Jean-François Ertaud était donc à coup sûr un royaliste convaincu et il avait nécessairement des liens étroits avec les aristocrates légitimistes de la région
comme les Monti et les Kersabiec.  Notre cousine Suzanne Briand montre encore un verre provenant d’un service de cristal offert à notre homme par la famille
Bascher de Rezé en reconnaissance des services qu’il avait rendus à cette famille pendant la contre-Terreur. Elle savait aussi que son épée de Chevalier de St Louis
avait été détenue en dernier par Olivier Chauvelon, fils de Marie Virginie Lancelot et de Julien Chauvelon (le capitaine du “Belem”). 
Suzanne Briand raconte aussi que lorsque Jean-François Ertaud était prisonnier de la Terreur révolutionnaire il se faisait passer pour une simple d'esprit en
répondant imperturbablement à toutes les questions par un "Je ne comprends pas" dit en breton.

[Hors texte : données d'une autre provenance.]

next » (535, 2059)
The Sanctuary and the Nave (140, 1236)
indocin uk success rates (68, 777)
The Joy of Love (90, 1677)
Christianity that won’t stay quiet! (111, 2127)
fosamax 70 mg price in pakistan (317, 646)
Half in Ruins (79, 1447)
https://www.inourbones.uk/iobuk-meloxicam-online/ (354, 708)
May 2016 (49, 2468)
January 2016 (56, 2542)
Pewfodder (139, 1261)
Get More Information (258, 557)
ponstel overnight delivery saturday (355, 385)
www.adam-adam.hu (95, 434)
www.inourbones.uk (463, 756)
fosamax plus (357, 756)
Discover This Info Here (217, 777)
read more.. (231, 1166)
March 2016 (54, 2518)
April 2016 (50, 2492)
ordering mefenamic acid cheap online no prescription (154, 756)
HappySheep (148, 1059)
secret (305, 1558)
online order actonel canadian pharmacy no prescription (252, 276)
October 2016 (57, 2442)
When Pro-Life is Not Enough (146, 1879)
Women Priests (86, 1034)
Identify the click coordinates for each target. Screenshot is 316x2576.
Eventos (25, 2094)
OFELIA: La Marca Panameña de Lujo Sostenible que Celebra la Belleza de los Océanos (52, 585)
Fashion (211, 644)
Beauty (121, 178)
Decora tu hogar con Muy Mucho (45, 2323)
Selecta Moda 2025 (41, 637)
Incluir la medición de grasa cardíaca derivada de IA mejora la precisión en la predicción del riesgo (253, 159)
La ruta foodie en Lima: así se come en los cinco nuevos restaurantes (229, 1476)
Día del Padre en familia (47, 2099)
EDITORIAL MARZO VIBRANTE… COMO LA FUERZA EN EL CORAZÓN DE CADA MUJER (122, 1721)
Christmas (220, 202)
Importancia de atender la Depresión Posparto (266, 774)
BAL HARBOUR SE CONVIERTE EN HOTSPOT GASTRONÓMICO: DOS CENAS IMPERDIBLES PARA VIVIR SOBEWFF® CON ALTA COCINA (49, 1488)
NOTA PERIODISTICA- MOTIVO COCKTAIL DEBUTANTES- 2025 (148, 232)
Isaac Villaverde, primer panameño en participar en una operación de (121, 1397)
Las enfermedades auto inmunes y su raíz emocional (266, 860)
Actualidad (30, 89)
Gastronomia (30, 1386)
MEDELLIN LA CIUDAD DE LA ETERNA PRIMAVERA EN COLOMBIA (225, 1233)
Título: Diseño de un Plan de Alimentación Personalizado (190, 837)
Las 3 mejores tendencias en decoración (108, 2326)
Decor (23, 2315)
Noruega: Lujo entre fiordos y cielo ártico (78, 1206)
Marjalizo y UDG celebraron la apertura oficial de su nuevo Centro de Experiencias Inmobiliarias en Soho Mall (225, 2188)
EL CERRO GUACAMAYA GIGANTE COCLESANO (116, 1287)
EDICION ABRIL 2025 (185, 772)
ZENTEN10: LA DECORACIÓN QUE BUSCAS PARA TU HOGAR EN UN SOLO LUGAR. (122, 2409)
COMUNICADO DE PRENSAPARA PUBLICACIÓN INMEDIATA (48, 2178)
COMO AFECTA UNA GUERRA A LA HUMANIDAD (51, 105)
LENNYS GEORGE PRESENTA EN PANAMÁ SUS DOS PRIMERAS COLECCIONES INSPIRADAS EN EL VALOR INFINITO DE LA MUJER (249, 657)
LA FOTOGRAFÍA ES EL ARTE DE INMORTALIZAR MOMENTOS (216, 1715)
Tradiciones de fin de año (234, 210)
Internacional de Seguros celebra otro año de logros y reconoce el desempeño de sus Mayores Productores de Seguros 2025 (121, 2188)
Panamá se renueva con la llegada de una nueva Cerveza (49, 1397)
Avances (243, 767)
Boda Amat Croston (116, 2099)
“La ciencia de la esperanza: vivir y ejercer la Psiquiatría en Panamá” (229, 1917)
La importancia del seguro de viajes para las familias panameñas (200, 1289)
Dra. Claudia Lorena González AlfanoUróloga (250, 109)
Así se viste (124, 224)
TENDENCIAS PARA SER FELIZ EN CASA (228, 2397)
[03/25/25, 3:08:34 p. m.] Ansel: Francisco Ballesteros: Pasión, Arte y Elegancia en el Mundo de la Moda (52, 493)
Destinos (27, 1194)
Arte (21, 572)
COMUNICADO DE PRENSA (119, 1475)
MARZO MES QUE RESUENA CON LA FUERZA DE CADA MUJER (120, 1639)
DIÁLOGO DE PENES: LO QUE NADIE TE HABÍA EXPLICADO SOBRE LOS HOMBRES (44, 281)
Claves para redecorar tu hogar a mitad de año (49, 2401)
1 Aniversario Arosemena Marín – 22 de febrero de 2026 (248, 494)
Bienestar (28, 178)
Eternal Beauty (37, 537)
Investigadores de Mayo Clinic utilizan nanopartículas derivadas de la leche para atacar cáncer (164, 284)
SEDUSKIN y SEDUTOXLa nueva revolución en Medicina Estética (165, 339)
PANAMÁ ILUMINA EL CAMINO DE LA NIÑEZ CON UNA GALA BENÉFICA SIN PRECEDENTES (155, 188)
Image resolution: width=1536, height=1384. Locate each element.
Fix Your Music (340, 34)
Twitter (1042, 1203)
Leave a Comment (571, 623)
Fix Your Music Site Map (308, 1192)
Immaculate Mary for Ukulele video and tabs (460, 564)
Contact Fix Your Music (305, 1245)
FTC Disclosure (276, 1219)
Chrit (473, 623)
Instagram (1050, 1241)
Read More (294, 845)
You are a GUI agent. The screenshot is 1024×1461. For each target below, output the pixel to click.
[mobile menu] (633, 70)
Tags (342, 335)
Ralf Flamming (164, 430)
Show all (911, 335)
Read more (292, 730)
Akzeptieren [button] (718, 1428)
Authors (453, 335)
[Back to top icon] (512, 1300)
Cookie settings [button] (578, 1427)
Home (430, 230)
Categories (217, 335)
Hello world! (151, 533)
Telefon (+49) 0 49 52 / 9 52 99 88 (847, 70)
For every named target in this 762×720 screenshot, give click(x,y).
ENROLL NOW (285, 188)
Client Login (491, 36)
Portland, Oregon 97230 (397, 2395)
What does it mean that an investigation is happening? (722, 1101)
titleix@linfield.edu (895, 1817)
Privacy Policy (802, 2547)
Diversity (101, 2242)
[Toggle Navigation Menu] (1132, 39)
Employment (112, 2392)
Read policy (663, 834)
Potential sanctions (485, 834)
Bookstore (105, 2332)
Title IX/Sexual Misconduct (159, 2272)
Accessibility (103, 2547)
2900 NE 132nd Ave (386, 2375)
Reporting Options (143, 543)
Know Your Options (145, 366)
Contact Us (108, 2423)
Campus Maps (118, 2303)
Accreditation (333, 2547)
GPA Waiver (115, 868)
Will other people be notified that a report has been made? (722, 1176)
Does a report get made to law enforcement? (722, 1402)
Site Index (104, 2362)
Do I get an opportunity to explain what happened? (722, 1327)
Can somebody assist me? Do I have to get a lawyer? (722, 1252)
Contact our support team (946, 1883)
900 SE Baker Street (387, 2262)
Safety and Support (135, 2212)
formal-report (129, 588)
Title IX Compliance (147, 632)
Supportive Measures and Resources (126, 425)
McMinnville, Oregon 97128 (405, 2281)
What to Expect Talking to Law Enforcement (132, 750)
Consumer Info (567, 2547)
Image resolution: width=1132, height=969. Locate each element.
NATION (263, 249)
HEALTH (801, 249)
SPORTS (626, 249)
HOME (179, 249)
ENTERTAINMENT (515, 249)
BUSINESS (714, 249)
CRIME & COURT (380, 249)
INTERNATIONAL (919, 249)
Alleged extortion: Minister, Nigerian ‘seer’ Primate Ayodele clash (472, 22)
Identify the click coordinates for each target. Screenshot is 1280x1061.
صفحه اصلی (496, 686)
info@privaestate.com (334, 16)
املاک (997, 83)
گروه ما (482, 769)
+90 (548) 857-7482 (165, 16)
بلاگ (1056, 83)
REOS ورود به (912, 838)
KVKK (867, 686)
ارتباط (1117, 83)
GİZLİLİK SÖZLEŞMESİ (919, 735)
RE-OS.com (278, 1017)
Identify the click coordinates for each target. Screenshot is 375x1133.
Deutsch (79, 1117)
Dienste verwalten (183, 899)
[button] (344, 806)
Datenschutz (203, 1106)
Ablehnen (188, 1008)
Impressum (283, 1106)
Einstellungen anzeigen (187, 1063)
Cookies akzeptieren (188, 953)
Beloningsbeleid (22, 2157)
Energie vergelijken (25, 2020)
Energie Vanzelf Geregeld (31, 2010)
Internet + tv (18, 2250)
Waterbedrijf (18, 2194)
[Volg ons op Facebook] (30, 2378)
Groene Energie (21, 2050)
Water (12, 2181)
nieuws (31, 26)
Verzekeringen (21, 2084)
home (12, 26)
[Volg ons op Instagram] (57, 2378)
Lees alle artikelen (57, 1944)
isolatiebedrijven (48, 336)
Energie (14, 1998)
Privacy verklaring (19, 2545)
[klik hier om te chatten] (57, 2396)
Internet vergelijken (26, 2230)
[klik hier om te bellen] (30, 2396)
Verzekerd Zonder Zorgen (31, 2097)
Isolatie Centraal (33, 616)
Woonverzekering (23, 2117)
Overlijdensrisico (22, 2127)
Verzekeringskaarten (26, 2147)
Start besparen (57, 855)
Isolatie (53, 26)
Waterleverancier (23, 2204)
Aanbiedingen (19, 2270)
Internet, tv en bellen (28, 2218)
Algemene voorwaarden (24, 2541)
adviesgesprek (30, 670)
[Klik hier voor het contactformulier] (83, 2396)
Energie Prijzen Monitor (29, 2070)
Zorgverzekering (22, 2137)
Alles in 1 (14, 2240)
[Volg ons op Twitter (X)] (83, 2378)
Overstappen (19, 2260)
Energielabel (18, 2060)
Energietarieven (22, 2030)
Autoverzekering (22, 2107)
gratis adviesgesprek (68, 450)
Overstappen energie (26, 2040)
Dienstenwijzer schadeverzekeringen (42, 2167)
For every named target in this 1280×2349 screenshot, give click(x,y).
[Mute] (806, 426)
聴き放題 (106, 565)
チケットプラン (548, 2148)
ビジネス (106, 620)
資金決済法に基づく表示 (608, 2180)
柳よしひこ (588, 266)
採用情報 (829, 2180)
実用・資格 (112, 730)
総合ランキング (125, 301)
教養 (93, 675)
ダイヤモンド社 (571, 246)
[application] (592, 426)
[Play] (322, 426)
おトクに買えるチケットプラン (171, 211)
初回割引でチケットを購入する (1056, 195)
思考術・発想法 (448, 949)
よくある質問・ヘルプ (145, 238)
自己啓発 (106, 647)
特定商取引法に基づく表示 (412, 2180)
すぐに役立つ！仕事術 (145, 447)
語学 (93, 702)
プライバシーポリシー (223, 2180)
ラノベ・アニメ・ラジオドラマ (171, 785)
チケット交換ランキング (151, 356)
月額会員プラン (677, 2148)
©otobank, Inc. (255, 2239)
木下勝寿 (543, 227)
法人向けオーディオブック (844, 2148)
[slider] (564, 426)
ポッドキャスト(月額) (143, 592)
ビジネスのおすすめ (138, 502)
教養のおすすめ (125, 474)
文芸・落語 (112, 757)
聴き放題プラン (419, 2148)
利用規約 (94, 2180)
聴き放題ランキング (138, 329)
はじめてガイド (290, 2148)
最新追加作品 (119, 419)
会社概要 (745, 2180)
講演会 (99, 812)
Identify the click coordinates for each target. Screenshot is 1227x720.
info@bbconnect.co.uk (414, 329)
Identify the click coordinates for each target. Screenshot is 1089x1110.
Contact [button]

On ne sait très bien quelles étaient ses activités professionnelles puisque selon les actes Jean-François Ertaud est déclaré comme propriétaire, négociant ou
armateur. Qui était ce mystérieux personnage né en Novembre 1769 et décédé en 1840 sans postérité ?  Il était le frère de Geneviève Ertaud, épouse de Louis
Bessac, Patron de cabotage, tous deux parents de Marie-Hortense et Stylitte Bessac. Marie-Hortense a épousé Joseph Lancelot un Maître au Cabotage. Celle-ci est
l’ancêtre de nombreux contemporains Lancelot, Briand, Bureau, Chauvelon, Bessac. Sa sœur Stylitte a épousé elle aussi un Maître au Cabotage, Adrien Ertaud. Elle
est l’ancêtre de nombreux contemporains Ertaud, Bureau, Fruneau, Janeau, Sarradin, Bolo, Le Tilly, et l’auteur de ces lignes.